The two-sample t-test is a statistical method used when you want to compare the means of two independent groups to see if there is a significant difference between them. For instance, in our provided exercise, we want to know if the height of 9-year-old boys is different from that of 9-year-old girls.

• Assumptions: Both groups have normal distributions, and the data samples are independent.
• Key Formula: The formula to calculate the t-statistic is \[ t = \frac{\bar{x}_1 - \bar{x}_2}{\sqrt{\frac{s_1^2}{n_1} + \frac{s_2^2}{n_2}}} \]

This formula helps in determining the statistical difference (if any) between the means of the two groups. In our exercise, the boys and girls each represent one of the groups. The calculated t-statistic helps us compare it against the critical t-value to decide if the difference is statistically significant.

Null hypothesis

The null hypothesis, often denoted as \(H_0\), is a statement of no effect or no difference. It's the default assumption that there’s no relationship between two variables or sets of data. In the context of the exercise, the null hypothesis is that there is no difference in average heights between 9-year-old boys and girls, which is expressed as \(H_0: \mu_1 = \mu_2\).

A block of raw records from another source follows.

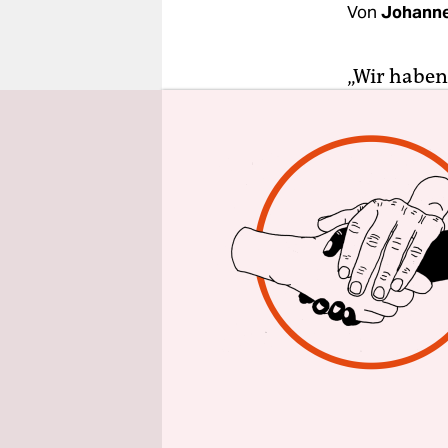
epaper login
Von
Johann
„Wir haben
Ich muss me
(Trainer Sy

The null hypothesis serves a crucial role as it provides a baseline for testing the statistical evidence. We assess this hypothesis to see if the apparent results could happen by random chance. If our test statistic shows a significant difference, we may reject this hypothesis. Conversely, if not, we fail to reject it, implying no statistically significant difference was found.

Degrees of freedom

Degrees of freedom (df) are a concept that refers to the number of values in a calculation that can vary. They play a critical role in determining the shape of the t-distribution and are used in determining critical t-values from statistical tables. In the two-sample t-test, the degrees of freedom help adjust for the size of each sample and variance.

For our exercise, we use the formula:\[ df = \left( \frac{\left(\frac{s_1^2}{n_1} + \frac{s_2^2}{n_2}\right)^2}{\frac{\left(\frac{s_1^2}{n_1}\right)^2}{n_1-1} + \frac{\left(\frac{s_2^2}{n_2}\right)^2}{n_2-1}} \right) \]
This formula results in an approximate df of 107. With this df, we can accurately assess how rare the calculated t-score would be under the null hypothesis. More degrees of freedom typically indicate better estimates of population parameters, resulting in more reliable statistical tests.

Critical value

The critical value is the threshold or cutoff point that helps decide whether to reject the null hypothesis. With a two-tailed test and a given significance level (like \(\alpha = 0.05\)), the critical value marks the boundaries of what constitutes a rare or unlikely event under the assumption that the null hypothesis is true.

To find the critical value for our exercise, first determine the degrees of freedom, which is approximately 107, and look up the critical values in a t-distribution table. For a two-tailed test at the 0.05 significance level, the critical values are approximately \(\pm 1.984\).

This means if the calculated t-statistic falls outside this range, it would be considered evidence enough to reject the null hypothesis. In this scenario, however, the t-statistic calculated was \(-1.344\), which does not fall outside these critical values. Thus, there is insufficient evidence to support the claim that the heights are different.